The test system is a single socket Intel Xeon E5-2630 v4 10-core 2.2GHz processor with 64GB memory. Storage is 4 Intel P750 PCI-E NVMe SSDs for data and temp, and one SATA SSD for logs. The software stack is Windows Server 2016 and SQL Server 2016 SP1. SQL Server was limited to 32GB for results reported here.

The data is generated using dbgen from the TPC-H kit at scale factor 100. This used to mean the Lineitem table is 100GB, but with a 4-byte date for three columns that were formerly 8-byte datetime, is now 80GB in row-store without compression (still 600M rows). Overall database size is 140GB. With page compression, the Lineitem table is 46GB data and overall database size is 101GB. In columnstore, total database size is 44GB.

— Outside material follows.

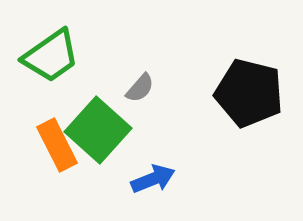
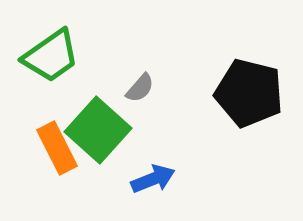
orange rectangle: moved 3 px down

Elsewhere, I have argued that performance characteristics are very different between scaling with multiple cores on a single socket and scaling with cores over multiple sockets. Multi-socket scaling cannot be investigated here. Conclusions should not be extrapolated beyond what is tested.

Baseline, no compression, row store

The figure below is speedup (elapsed time ratio) at various degrees of parallelism relative to DOP 1 for the baseline row-store, no compression database. Note that there are 10 physical cores. The SQL Server engine did seem to run parallel plans on separate cores except when DOP exceeds the number of cores.

Test System

Queries 5 and 15 are worse at DOP 2 than DOP 1, at 0.675 and 0.802 respectively, and Q3 is slightly slower at 0.948 relative to DOP 1. In query 3 and 5, the negative scaling from DOP 1 to 2 is caused by a change in the execution plan structure, excluding parallelism operators.

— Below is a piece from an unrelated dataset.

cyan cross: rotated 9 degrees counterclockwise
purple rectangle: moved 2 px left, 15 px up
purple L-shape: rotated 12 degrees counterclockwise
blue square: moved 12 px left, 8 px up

Below is focused look at scaling from DOP 1 to 2. As noted, three queries are worse at DOP 2 than 1. Several queries are almost exactly 2X better, as expected in the idea case for a parallel execution plan.

Test System

And then there are also queries that are more than 2X better at DOP 2 than 1. Q17 is 4.3X faster at DOP 2 than 1. Four others at more than 3.5X. Usually, these have the bitmap operator in the parallel plan, which is not used in a non-parallel plan. The bitmap operator has some startup cost, but can process large data sets more efficiently.

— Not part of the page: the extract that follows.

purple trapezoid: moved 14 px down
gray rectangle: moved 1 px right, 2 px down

The reasonable assumption is that large queries have a parallel plan, so there is no need to employ the bitmap in non-parallel plans. There are other reasons for super-scaling. One is the set points for hash and sort operations spilling to tempdb. The setting is fixed as a fraction of system memory for each thread. At higher DOP, more memory is allocated across all threads of the parallel plan.

Below is the scaling from DOP 2 to 10, which removes the wide fluctuation that occurs between DOP 1 to 2. In the ideal parallelism case, scaling should be close to 5.

Overall, the DOP 2 to 10 scaling is more uniform, except for Q15, in which the poor scaling from 1 to 2 is recovered at DOP 4 and higher. Q15 scaling from 1 to 4 is 3.346, which is not bad, good even.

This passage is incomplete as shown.